Baby health

Newborn jaundice

What you need to know about newborns and jaundice

By Rhea Seymour

Newborn jaundice

What is it?

Newborn jaundice occurs when a baby’s immature liver isn’t sending the yellow pigment bilirubin (which is produced by the normal breakdown of red blood cells) to the intestines to be excreted at a normal rate. When bilirubin builds up in the body, it gives the baby’s skin and whites of the eyes a yellowish tint.

What causes it?

There are different kinds of jaundice:

• Physiological jaundice For the first few days of life, most babies have a little bit of physiological jaundice until the liver becomes fully active. This is the most common type of jaundice and it usually resolves itself within days.
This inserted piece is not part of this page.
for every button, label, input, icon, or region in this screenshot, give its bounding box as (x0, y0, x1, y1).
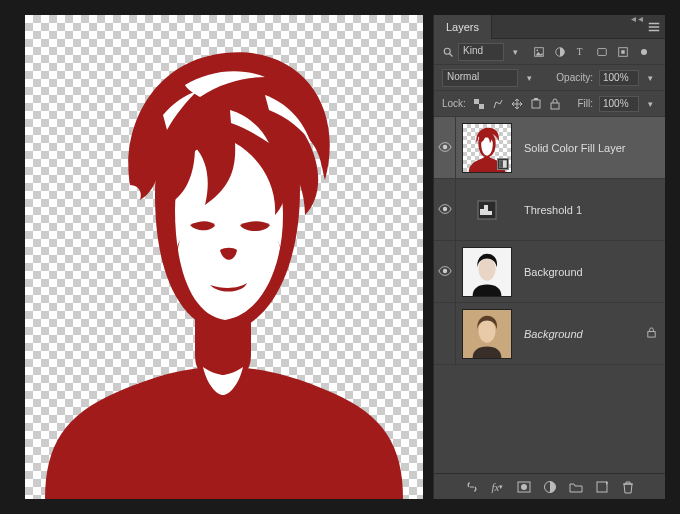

• Incompatible blood types Jaundice can result when a mother and her baby have different blood types. If a mother is O positive, for example, and the baby has blood type A or B, the mother may produce antibodies that destroy some of the newborn’s red blood cells. This results in an increased amount of bilirubin and can cause more severe jaundice requiring treatment. Rh incompatibility problems are now preventable with an injection during pregnancy.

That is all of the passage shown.